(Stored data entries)
- Opening Delimiter -

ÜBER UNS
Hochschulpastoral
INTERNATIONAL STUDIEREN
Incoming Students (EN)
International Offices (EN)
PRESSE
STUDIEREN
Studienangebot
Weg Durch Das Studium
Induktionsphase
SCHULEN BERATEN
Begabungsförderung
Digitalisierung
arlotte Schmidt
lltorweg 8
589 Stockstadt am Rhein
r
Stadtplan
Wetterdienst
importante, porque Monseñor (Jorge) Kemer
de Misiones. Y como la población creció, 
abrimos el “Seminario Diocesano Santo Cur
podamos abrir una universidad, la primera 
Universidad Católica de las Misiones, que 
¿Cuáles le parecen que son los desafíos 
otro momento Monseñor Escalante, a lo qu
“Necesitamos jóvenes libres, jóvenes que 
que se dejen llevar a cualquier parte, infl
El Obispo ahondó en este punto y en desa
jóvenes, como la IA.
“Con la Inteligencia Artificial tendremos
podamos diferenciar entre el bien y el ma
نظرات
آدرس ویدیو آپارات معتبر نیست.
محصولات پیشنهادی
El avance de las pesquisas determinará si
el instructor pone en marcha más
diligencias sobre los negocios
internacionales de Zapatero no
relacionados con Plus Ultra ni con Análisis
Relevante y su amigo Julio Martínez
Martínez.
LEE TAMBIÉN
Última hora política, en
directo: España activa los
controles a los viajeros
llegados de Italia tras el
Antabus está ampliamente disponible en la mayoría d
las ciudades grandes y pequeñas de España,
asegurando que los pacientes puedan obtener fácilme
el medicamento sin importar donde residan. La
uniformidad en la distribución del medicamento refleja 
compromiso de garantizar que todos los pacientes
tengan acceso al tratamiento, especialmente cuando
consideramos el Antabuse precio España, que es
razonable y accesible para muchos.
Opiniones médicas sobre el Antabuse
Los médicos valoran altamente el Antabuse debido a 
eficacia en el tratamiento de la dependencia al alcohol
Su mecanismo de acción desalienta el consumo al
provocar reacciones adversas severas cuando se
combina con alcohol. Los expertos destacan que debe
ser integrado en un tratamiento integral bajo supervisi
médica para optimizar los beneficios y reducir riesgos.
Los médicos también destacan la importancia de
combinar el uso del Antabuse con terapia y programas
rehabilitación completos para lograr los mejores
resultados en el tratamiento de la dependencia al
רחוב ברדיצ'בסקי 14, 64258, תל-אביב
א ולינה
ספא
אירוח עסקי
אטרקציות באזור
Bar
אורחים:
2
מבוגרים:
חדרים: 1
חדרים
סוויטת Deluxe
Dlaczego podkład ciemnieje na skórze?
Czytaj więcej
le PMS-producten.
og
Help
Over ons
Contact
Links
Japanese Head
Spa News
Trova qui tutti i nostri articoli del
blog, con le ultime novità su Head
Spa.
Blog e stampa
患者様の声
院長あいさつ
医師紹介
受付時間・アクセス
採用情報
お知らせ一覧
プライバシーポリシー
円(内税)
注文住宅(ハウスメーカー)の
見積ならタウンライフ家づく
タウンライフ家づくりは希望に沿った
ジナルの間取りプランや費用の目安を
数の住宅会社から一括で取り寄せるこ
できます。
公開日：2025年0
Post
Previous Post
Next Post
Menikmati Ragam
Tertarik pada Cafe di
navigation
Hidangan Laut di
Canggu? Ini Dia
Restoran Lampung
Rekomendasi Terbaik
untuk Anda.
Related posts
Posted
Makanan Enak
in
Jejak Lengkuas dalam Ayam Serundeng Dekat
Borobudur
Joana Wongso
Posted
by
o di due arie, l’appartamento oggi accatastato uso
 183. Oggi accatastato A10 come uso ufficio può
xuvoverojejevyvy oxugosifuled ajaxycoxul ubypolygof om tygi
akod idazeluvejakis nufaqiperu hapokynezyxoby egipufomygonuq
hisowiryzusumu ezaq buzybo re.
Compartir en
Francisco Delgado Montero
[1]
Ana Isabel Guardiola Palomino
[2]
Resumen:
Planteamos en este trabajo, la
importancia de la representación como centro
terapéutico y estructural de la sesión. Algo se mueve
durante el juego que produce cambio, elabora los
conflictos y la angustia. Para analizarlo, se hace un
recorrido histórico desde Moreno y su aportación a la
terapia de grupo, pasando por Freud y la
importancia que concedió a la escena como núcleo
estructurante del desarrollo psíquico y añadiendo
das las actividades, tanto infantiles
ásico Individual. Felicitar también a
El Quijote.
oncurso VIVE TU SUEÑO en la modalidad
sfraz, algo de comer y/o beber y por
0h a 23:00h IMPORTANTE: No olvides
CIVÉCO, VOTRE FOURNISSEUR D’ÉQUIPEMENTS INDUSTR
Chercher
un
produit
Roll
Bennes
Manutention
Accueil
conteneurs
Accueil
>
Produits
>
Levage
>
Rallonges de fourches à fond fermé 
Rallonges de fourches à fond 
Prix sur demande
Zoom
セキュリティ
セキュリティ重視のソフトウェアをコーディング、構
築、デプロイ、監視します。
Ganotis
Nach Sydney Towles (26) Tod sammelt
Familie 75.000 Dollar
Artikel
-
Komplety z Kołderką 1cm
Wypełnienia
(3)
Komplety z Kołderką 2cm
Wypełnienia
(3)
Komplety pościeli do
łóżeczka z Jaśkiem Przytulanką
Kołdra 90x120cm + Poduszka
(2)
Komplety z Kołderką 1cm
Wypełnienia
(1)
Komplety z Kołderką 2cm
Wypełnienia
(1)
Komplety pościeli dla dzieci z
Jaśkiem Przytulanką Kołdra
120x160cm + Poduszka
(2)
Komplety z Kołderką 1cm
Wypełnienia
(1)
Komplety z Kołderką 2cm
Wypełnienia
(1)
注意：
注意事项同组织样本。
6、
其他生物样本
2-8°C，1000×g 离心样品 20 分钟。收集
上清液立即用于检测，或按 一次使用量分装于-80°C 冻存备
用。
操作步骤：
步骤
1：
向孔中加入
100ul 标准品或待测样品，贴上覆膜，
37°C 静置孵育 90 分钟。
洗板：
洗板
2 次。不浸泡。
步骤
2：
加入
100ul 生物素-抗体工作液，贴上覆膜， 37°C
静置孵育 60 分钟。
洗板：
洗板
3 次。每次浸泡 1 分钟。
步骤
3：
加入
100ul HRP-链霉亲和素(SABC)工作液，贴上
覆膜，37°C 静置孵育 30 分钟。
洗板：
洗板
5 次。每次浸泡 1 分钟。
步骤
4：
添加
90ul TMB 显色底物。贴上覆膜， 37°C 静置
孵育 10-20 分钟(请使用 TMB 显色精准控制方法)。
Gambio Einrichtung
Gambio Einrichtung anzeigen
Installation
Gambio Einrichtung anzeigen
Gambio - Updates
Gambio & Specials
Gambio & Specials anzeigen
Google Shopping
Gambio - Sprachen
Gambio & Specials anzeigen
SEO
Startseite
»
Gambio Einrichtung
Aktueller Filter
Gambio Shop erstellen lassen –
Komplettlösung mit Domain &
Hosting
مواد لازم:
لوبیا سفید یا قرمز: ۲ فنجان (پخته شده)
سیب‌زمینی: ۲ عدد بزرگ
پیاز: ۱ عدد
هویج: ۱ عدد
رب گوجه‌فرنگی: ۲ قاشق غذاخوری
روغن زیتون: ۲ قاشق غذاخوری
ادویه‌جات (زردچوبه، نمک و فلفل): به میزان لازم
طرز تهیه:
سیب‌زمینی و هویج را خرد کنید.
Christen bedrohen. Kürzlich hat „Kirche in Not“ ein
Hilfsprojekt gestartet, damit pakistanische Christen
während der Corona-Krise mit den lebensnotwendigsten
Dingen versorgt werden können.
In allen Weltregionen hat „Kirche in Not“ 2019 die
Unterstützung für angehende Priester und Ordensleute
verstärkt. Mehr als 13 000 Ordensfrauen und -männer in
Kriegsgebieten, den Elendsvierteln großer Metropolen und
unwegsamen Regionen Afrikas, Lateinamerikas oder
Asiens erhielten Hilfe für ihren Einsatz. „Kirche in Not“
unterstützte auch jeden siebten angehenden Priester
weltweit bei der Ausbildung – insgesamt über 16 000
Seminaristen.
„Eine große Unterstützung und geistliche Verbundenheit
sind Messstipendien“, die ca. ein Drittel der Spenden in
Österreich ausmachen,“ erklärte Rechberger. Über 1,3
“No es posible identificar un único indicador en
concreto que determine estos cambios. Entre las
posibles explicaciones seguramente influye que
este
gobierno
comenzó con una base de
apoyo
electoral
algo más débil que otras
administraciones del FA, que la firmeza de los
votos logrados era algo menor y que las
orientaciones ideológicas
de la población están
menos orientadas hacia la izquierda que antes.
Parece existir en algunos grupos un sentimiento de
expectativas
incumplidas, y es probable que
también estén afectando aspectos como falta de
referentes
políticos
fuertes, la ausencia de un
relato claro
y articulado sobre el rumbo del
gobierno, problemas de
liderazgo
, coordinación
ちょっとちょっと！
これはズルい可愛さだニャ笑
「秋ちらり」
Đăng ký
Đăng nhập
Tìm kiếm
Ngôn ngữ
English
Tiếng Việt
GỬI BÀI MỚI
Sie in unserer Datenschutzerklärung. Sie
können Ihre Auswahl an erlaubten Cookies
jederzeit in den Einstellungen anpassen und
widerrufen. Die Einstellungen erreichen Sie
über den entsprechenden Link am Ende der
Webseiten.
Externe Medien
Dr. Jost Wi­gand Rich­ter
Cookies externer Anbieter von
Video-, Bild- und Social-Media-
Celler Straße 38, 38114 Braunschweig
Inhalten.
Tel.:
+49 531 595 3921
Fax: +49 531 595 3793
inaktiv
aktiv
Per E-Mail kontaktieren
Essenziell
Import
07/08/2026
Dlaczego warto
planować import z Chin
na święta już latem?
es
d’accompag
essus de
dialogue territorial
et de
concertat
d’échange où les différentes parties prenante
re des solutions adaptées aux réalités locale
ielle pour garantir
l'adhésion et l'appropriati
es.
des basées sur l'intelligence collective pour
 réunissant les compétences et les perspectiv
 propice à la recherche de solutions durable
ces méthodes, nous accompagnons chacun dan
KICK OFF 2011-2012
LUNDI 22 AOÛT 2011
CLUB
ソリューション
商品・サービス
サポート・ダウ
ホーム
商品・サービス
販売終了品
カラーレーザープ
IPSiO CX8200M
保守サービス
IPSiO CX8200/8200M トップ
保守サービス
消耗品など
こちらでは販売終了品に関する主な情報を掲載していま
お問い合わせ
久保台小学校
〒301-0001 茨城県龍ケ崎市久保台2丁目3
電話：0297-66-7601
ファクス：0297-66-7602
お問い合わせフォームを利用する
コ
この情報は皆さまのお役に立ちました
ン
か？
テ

- Closing Delimiter -

Prompt:
Only a number is wanted here: how many lines in the data above include the string "pour"?

Problem solution:
2